In short, anyone focusing on Apache issues should not focus on reloads (i.e. continuing issues) or graceful restarts (i.e. delay of issues, that will re-occur sooner or later), but emphasize the root cause of the problem: garbled resource usage, often due to multiple reload and restart failures of Apache in the past.

Just simply apply a stop/start sequence or, if required, do a (software) reboot.

Sure, one can state the allowing graceful restarts will prevent future issues with Apache and that is partly true, but not entirely true: the "external" issues, such as problems with ruleset updating and/or Apache module updates (that are improper), will always be present and in that case the graceful restart does not help at all.

A good illustration is the fact that MU23 and MU25 caused these "external" issues, with a "graceful restart setting" having no effect at all.

Hope the above helps and explains a bit.

Regards........

Kingsley · Mar 20, 2016

All domains except 2 has been disabled and the other 2 is up for 48hrs now

Pascal_Netenvie · Mar 22, 2016

Reboot the server worked for me !

Kingsley · Mar 22, 2016

Pascal_Netenvie said:
Reboot the server worked for me !

done that several times

Pascal_Netenvie · Mar 23, 2016

Ok it just worked for 24hours.
Suddenly today, some minutes ago, all server websites are 502.
I had to stop NGINX to restore normal operations.

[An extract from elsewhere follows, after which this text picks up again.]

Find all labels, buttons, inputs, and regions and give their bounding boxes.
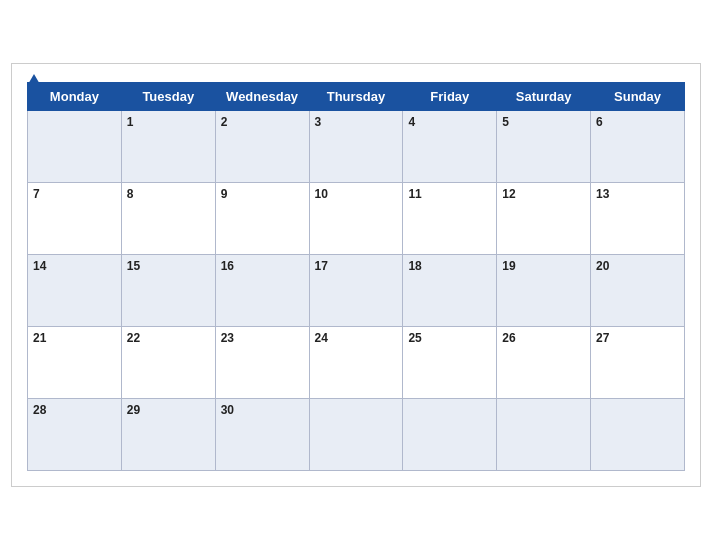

Pascal_Netenvie · Mar 23, 2016

From what i see in NGINX error log it look like an intrusion try on the server.
We find this in log (domain and ip address masked) :

Code:

2016/03/23 19:01:19 [error] 3633#0: *20349 connect() failed (111: Connection refused) while connecting to upstream, client: 54.235.163.229, server: , request: "GET /scripts/cvslog.cgi?file=<SCRIPT>window.alert</SCRIPT> HTTP/1.1", upstream: "https://MY_IP_ADDRESS:7081/scripts/cvslog.cgi?file=<SCRIPT>window.alert</SCRIPT>", host: "www. mydomain.com"
2016/03/23 19:01:20 [error] 3633#0: *20353 connect() failed (111: Connection refused) while connecting to upstream, client: 54.235.163.229, server: , request: "GET / HTTP/1.1", upstream: "https://MY_IP_ADDRESS:7081/", host: "www. mydomain.com"
2016/03/23 19:01:20 [error] 3633#0: *20349 connect() failed (111: Connection refused) while connecting to upstream, client: 54.235.163.229, server: , request: "GET /cgi-bin/cvslog.cgi?file=<SCRIPT>window.alert</SCRIPT> HTTP/1.1", upstream: "https://MY_IP_ADDRESS:7081/cgi-bin/cvslog.cgi?file=<SCRIPT>window.alert</SCRIPT>", host: "www. mydomain.com"
2016/03/23 19:01:22 [error] 3633#0: *20349 connect() failed (111: Connection refused) while connecting to upstream, client: 54.235.163.229, server: , request: "GET /cvslog.cgi?file=<SCRIPT>window.alert</SCRIPT> HTTP/1.1", upstream: "https://MY_IP_ADDRESS:7081/cvslog.cgi?file=<SCRIPT>window.alert</SCRIPT>", host: "www. mydomain.com"
2016/03/23 19:01:25 [error] 3633#0: *20379 connect() failed (111: Connection refused) while connecting to upstream, client: 54.235.163.229, server: , request: "GET / HTTP/1.1", upstream: "https://MY_IP_ADDRESS:7081/", host: "www. mydomain.com"
2016/03/23 19:01:26 [error] 3633#0: *20381 connect() failed (111: Connection refused) while connecting to upstream, client: 54.235.163.229, server: , request: "GET /index.jsp HTTP/1.1", upstream: "http://MY_IP_ADDRESS:7080/index.jsp", host: "sjfklsjfkldfjklsdfjdlksjfdsljk.foo."
2016/03/23 19:01:26 [error] 3633#0: *20396 connect() failed (111: Connection refused) while connecting to upstream, client: 54.235.163.229, server: , request: "GET /login/login.html HTTP/1.1", upstream: "https://MY_IP_ADDRESS:7081/login/login.html", host: "www. mydomain.com"

I copied here just 7 lines but the same IP tried lot of request (2000+ in 12 min) to several urls and it seems after sometimes NGINX bug and lost apache socket ...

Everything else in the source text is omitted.